A man was arrested for driving while over the limit just metres away from the official launch of a drug and drink driving awareness campaign.
The motorist, who was stopped at around 9.30am on Tuesday, December 4, was the ninth person to be arrested for the offence since the annual clampdown began just four days earlier.
He was pulled over by police as the Lincolnshire Road Safety Partnership announced its advice to drivers this winter.
According to the organisation, more people are caught over the limit between 6am and 11am than in the hour before or hour after midnight.
Twenty-four people have already been killed on Lincolnshire roads in drink and drug-related collisions this year.
John Siddle, communications manager at the partnership, said many people wrongly believe are were fit to drive the morning after drinking.
"Eating more food doesn't help the process, it actually slows down the system," he said.
"Coffee also doesn't have any effect and neither does having a shower.
"The best thing to do is not to drive if you have had a drink the night before."
The man arrested on Tuesday was one of around 30 drivers to be pulled over in just one hour by police, who were monitoring traffic going out of Lincoln past the Grandstand in Carholme Road.
Motorists were stopped if there was a reasonable suspicion they had consumed alcohol or drugs or were committing another a vehicle-related offence.
Mr Siddle said people with an early start should not drink the night before, adding drivers should plan how they get to and from places they will be drinking.
He said the result of being caught could be destructive.
"If you think you have a strong relationship, look at how that would hold up if you are arrested for drink driving," he said.
"If you're banned from driving it's going to affect many areas of your life, such as your job."
Supporting the campaign is a coroner who testified in the inquest into the fatal crash involving Princess Diana and Dodi Fayad.
Robert Forrest, now coroner for South Lincolnshire, said: "Drinking even very small amounts of alcohol along with many prescribed medicines and some medicines you can buy over the counter can be dangerous.
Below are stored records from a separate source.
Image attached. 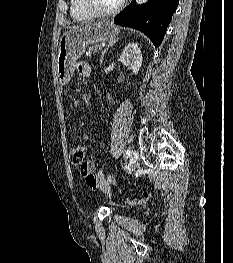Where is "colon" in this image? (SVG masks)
I'll list each match as a JSON object with an SVG mask.
<instances>
[{
  "mask_svg": "<svg viewBox=\"0 0 233 263\" xmlns=\"http://www.w3.org/2000/svg\"><path fill=\"white\" fill-rule=\"evenodd\" d=\"M70 159L74 165H79L80 168H84L86 165V147L83 145H75L70 149ZM106 182H110V178L104 175ZM86 181L90 185L96 183V178L94 175L86 173ZM154 194L152 192H143L140 196L136 197L134 200L128 201L131 205H141L146 203Z\"/></svg>",
  "mask_w": 233,
  "mask_h": 263,
  "instance_id": "colon-1",
  "label": "colon"
}]
</instances>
Alcohol will multiply the adverse effects that some medicines have on your ability to drive safely."
Detective Inspector Rob Grace, who was at the campaign launch, said it was impossible to gauge how much individuals could drink the night before a night out and be fit to drive the next day. "Any level of alcohol will increase the chances of killing yourself or family members," he said.
Police will be monitoring traffic at random locations and times in certain areas during the winter period to take drink drivers off the road.
A 65-year-old man has been charged with driving a motor vehicle while over the prescribed alcohol limit.